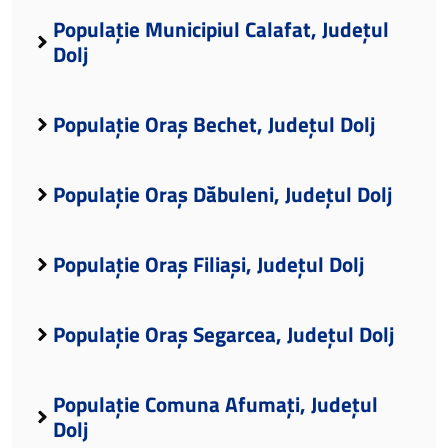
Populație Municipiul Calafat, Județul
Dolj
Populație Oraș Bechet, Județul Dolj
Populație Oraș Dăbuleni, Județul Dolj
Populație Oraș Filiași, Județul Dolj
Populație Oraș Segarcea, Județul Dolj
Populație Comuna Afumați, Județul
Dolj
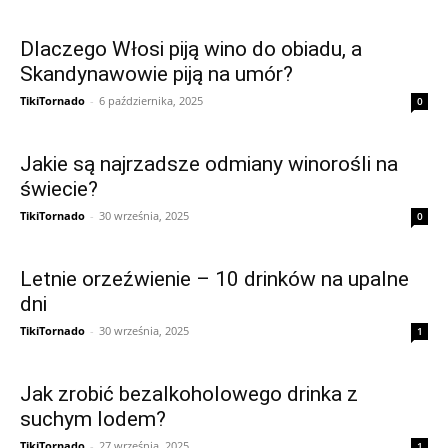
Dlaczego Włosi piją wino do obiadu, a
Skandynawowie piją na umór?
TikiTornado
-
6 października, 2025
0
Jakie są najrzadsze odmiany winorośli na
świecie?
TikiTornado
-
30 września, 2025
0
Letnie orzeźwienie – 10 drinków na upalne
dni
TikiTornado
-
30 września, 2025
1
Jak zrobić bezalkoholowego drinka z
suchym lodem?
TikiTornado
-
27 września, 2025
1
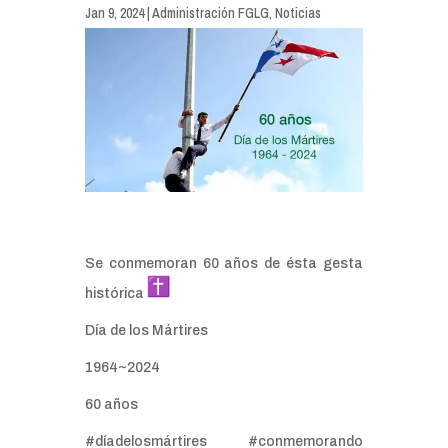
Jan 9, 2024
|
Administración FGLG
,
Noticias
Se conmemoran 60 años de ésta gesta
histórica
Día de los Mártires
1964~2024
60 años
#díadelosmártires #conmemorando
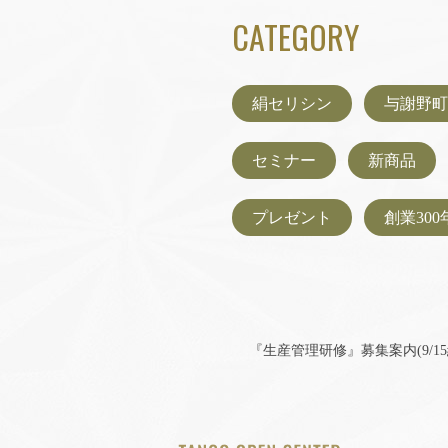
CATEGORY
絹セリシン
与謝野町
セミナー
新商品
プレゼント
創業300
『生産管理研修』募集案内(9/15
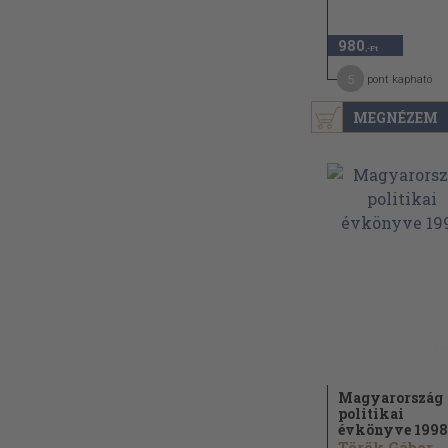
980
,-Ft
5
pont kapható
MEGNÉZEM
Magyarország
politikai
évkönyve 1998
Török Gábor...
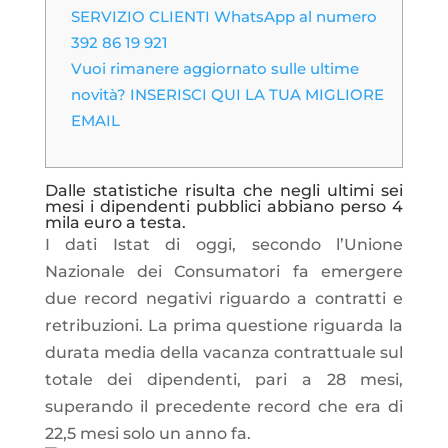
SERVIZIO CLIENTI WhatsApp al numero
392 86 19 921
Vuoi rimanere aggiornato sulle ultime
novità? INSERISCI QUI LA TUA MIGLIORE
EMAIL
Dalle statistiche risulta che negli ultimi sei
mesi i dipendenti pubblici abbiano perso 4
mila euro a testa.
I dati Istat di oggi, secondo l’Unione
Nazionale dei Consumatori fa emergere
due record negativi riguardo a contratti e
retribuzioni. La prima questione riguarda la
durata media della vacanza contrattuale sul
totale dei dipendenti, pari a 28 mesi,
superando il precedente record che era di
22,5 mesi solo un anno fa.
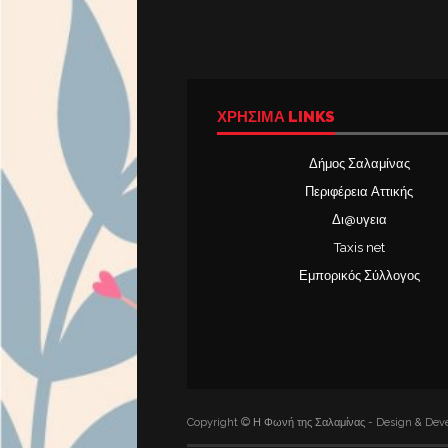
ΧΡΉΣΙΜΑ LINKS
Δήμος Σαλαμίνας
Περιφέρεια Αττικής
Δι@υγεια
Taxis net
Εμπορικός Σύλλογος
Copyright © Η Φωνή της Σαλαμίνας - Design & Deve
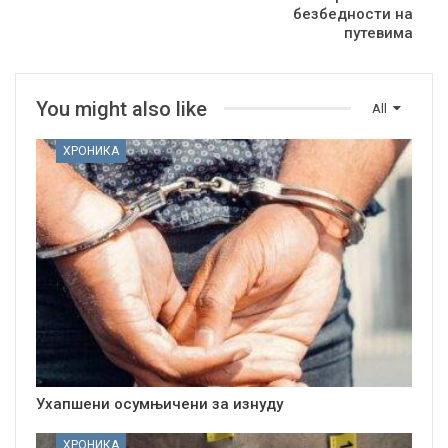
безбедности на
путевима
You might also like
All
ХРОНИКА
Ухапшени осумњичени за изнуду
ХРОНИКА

===

> TASK OBJECTIVE:
In the entries above, which lines hold the string "record"? Report all of them.

> WRITTEN SOLUTION:
due record negativi riguardo a contratti e
superando il precedente record che era di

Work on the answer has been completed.